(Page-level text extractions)
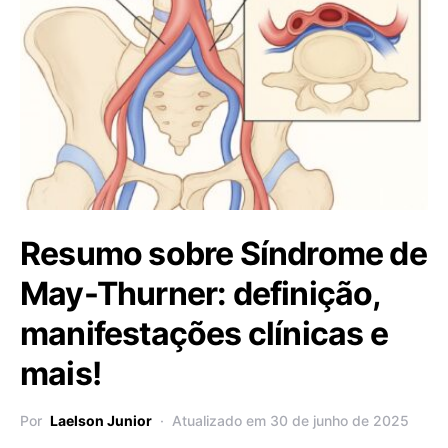
Resumo sobre Síndrome de
May-Thurner: definição,
manifestações clínicas e
mais!
Por
Laelson Junior
Atualizado em 30 de junho de 2025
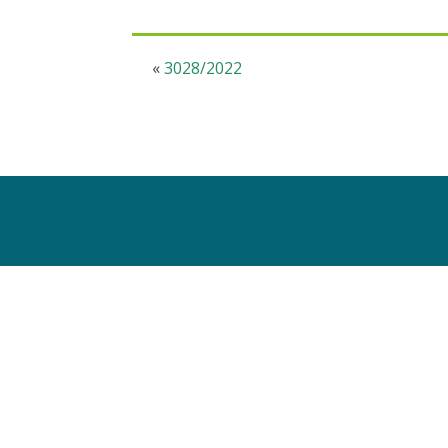
«
3028/2022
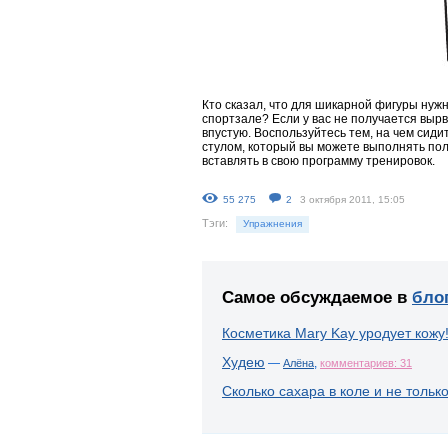
Кто сказал, что для шикарной фигуры нуж
спортзале? Если у вас не получается вырва
впустую. Воспользуйтесь тем, на чем сид
стулом, который вы можете выполнять по
вставлять в свою программу тренировок.
55 275
2
3 октября 2011, 15:05
Тэги:
Упражнения
Самое обсуждаемое в
бло
Косметика Mary Kay уродует кожу
Худею
—
,
Алёна
комментариев: 31
Сколько сахара в коле и не тольк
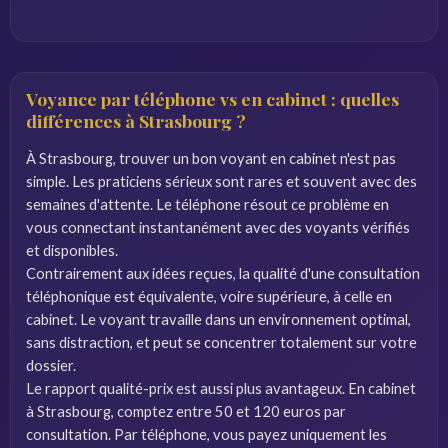
Voyance par téléphone vs en cabinet : quelles
différences à Strasbourg ?
À Strasbourg, trouver un bon voyant en cabinet n'est pas
simple. Les praticiens sérieux sont rares et souvent avec des
semaines d'attente. Le téléphone résout ce problème en
vous connectant instantanément avec des voyants vérifiés
et disponibles.
Contrairement aux idées reçues, la qualité d'une consultation
téléphonique est équivalente, voire supérieure, à celle en
cabinet. Le voyant travaille dans un environnement optimal,
sans distraction, et peut se concentrer totalement sur votre
dossier.
Le rapport qualité-prix est aussi plus avantageux. En cabinet
à Strasbourg, comptez entre 50 et 120 euros par
consultation. Par téléphone, vous payez uniquement les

What to do:
Exactly as written, restate the lines above from the opening line through the one holding "спортзале? Если у вас не получается вырва", omitting the pictures.

Expected answer:
Resumo sobre Síndrome de
May-Thurner: definição,
manifestações clínicas e
mais!
Por
Laelson Junior
Atualizado em 30 de junho de 2025
«
3028/2022
Кто сказал, что для шикарной фигуры нуж
спортзале? Если у вас не получается вырва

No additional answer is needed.